The argument above depends on which of the following assumptions?

What if Justice is not served better even if complex trials are decided by judges rather than by Jurors.
Assumption - this will not happen. Judges are more able than jurors at complex trial.


(A) A majority of civil trials involve complexities that jurors are not capable of understanding.
This choice doesn't tell that Judges are capable of understanding civil trials that involve complexities

(B) The judges who would decide complex civil trials would be better able to understand the complexities of those trials than jurors are.
In line with our pre thinking. Judges are more able than Jurors at complex trials

(C) The judges who would preside over civil trials would disallow the most complex sorts of evidence from being introduced into those trials.
Why would they disallow the most complex sorts of evidence?
What if it is the most important sort of evidence?
Or does disallowing complex evidences make them better at solving complex trials ?
We don't know anything.
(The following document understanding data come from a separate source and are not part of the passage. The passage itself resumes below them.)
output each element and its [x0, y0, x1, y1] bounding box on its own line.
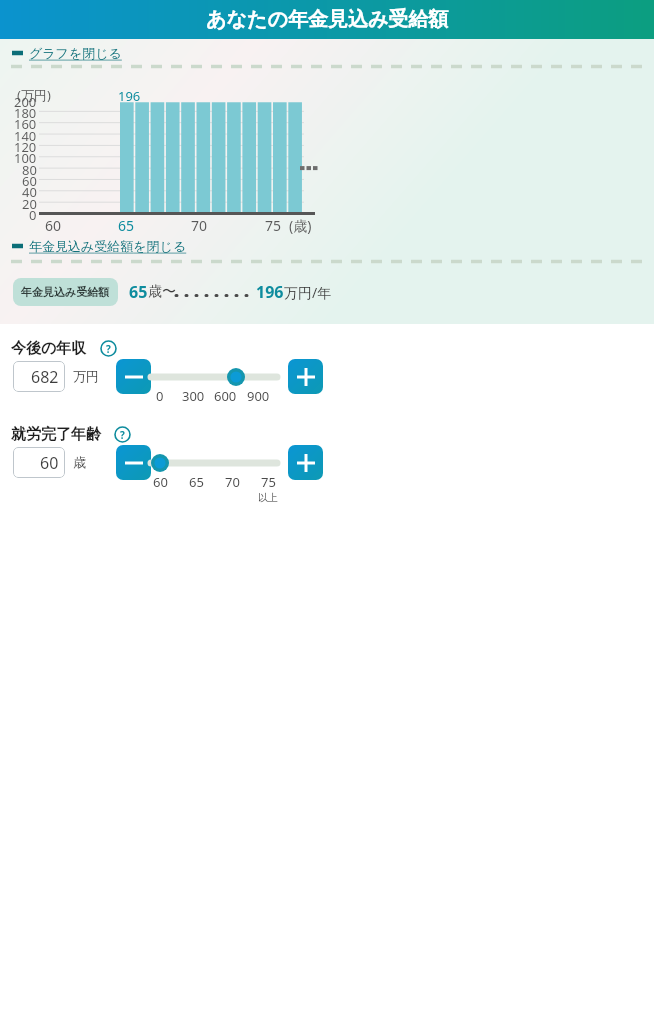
staticText: 万円/年 [284, 283, 332, 302]
staticText: 200 [14, 93, 37, 111]
staticText: ? [106, 342, 111, 356]
button[interactable]: ヘルプ [114, 426, 131, 443]
staticText: 60 [22, 172, 37, 190]
button[interactable]: スライダー [148, 456, 280, 470]
staticText: 75 [261, 473, 276, 491]
staticText: 300 [182, 387, 205, 405]
staticText: 年金見込み受給額 [21, 285, 110, 299]
staticText: (万円) [17, 86, 51, 104]
staticText: 600 [214, 387, 237, 405]
staticText: あなたの年金見込み受給額 [206, 7, 449, 32]
button[interactable]: 年金見込み受給額 [13, 278, 118, 306]
staticText: 120 [14, 138, 37, 156]
staticText: 60 [153, 473, 168, 491]
button[interactable]: 60 [13, 447, 65, 478]
staticText: ? [120, 428, 125, 442]
staticText: 歳〜 [148, 283, 176, 301]
staticText: 60 [45, 216, 62, 235]
staticText: 196 [256, 281, 284, 303]
staticText: 20 [22, 195, 37, 213]
button[interactable]: 減らす [116, 445, 151, 480]
staticText: 140 [14, 127, 37, 145]
staticText: 65 [129, 281, 148, 303]
staticText: 今後の年収 [11, 339, 87, 358]
staticText: 900 [247, 387, 270, 405]
staticText: 70 [191, 216, 208, 235]
staticText: 以上 [258, 491, 278, 504]
staticText: 年金見込み受給額を閉じる [29, 238, 187, 254]
staticText: 160 [14, 115, 37, 133]
staticText: グラフを閉じる [29, 45, 122, 61]
staticText: 180 [14, 104, 37, 122]
staticText: 65 [118, 216, 135, 235]
staticText: 75 [265, 216, 282, 235]
button[interactable]: ヘルプ [100, 340, 117, 357]
staticText: 196 [118, 87, 141, 105]
staticText: (歳) [289, 216, 312, 235]
staticText: 0 [29, 206, 37, 224]
button[interactable]: 減らす [116, 359, 151, 394]
staticText: 80 [22, 161, 37, 179]
button[interactable]: 増やす [288, 445, 323, 480]
button[interactable]: 年金見込み受給額を閉じる [7, 235, 191, 257]
staticText: 65 [189, 473, 204, 491]
staticText: 100 [14, 149, 37, 167]
staticText: 就労完了年齢 [11, 425, 101, 444]
button[interactable]: 増やす [288, 359, 323, 394]
staticText: 万円 [73, 368, 99, 384]
button[interactable]: スライダー [148, 370, 280, 384]
button[interactable]: 682 [13, 361, 65, 392]
staticText: 40 [22, 183, 37, 201]
staticText: 歳 [73, 454, 86, 470]
button[interactable]: グラフを閉じる [7, 42, 126, 64]
staticText: 0 [156, 387, 164, 405]
staticText: 70 [225, 473, 240, 491]
staticText: 60 [40, 452, 59, 474]
staticText: 682 [31, 366, 59, 388]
THIS Choice certainly not helps.


(D) Jurors' decisions are frequently incorrect even in those civil trials that do not involve great complexities.
Okay. We knew that Jurors were not capable of understanding complex trials ;they are not even better at trials that do not involve great complexities.
However, this choice doesn't tell why Judges will be better at complex civil trials


(E) The sole reason in favor of having juries decide civil trials is the supposition that their decisions will almost always be correct.
Again. This doesn't tell why Judges will be better at complex civil trials. This choices rather weakens the argument.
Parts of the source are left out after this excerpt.